Oleh: Andi PratamaMinggu, 12 Juli 2026 pukul 20.00
Mengenal Istilah 'Silent Quitting': Fenomena Karyawan yang Memperjuangkan Keseimbangan Kerja dan Kehidupan
[Iklan AdSense 728x90]

Mengenal Istilah 'Silent Quitting': Fenomena Karyawan yang Memperjuangkan Keseimbangan Kerja dan Kehidupan

Di tengah perubahan budaya kerja pasca-pandemi, istilah 'silent quitting' semakin banyak dibicarakan di kalangan tenaga kerja. Istilah ini merujuk pada fenomena di mana karyawan memilih untuk tidak lagi berkomitmen secara penuh terhadap pekerjaan mereka, dengan cara melakukan tugas minim untuk mempertahankan pekerjaan tanpa memberikan lebih dari yang diharuskan.

Konsep ini muncul sebagai respons terhadap tekanan yang dirasakan oleh banyak karyawan, terutama dalam menghadapi tuntutan kerja yang meningkat sekaligus tantangan dalam mencapai keseimbangan antara pekerjaan dan kehidupan pribadi. Banyak pekerja merasa terjebak dalam situasi di mana mereka harus mengorbankan waktu pribadi demi tuntutan pekerjaan.

Apa Penyebab Silent Quitting?

  • Burnout: Banyak karyawan yang mengalami kelelahan mental dan fisik akibat beban kerja yang berlebihan tanpa dukungan yang cukup.
  • Kepuasan Kerja yang Rendah: Ketidakpuasan terhadap lingkungan kerja, manajemen, atau strategi perusahaan dapat menyebabkan karyawan merasa tersisih.
  • Peningkatan Kesadaran Kesehatan Mental: Dengan semakin banyaknya pembicaraan mengenai kesehatan mental, banyak karyawan yang menyadari pentingnya menjaga keseimbangan antara kehidupan kerja dan pribadi.

Dampak Silent Quitting

Fenomena ini dapat memiliki dampak signifikan, tidak hanya bagi individu namun juga bagi perusahaan. Perusahaan mungkin akan kehilangan produktivitas, kreativitas, dan inovasi ketika karyawan memilih untuk tidak berkontribusi secara maksimal. Di sisi lain, karyawan yang mengalami silent quitting mungkin merasa tidak terpenuhi secara profesional, yang dapat berdampak negatif pada kesehatan mental mereka.

Bagaimana Menghindari Silent Quitting?

Bagi perusahaan, penting untuk menciptakan lingkungan kerja yang mendukung dan memungkinkan karyawan untuk merasa dihargai.
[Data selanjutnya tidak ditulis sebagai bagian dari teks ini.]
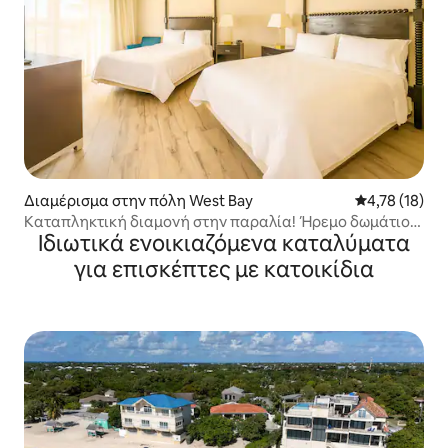
Διαμέρισμα στην πόλη West Bay
Μέση βαθμολο
4,78 (18)
Καταπληκτική διαμονή στην παραλία! Ήρεμο δωμάτιο,
Ιδιωτικά ενοικιαζόμενα καταλύματα
εξωτερική πισίνα
για επισκέπτες με κατοικίδια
Beberapa langkah yang dapat diambil antara lain:

  • Meningkatkan komunikasi antara manajemen dan karyawan.
  • Menyediakan dukungan serta sumber daya untuk kesehatan mental.
  • Mendorong fleksibilitas kerja untuk membantu karyawan mencapai keseimbangan.

Kesadaran akan fenomena 'silent quitting' adalah langkah awal untuk memahami dan mengatasi tantangan yang dihadapi banyak pekerja. Dengan pendekatan yang tepat, perusahaan dan karyawan dapat bekerja sama menuju lingkungan kerja yang lebih sehat dan produktif.

Disclaimer: Penggunaan teknologi AI pada artikel ini ditujukan semata-mata untuk penyempurnaan redaksional.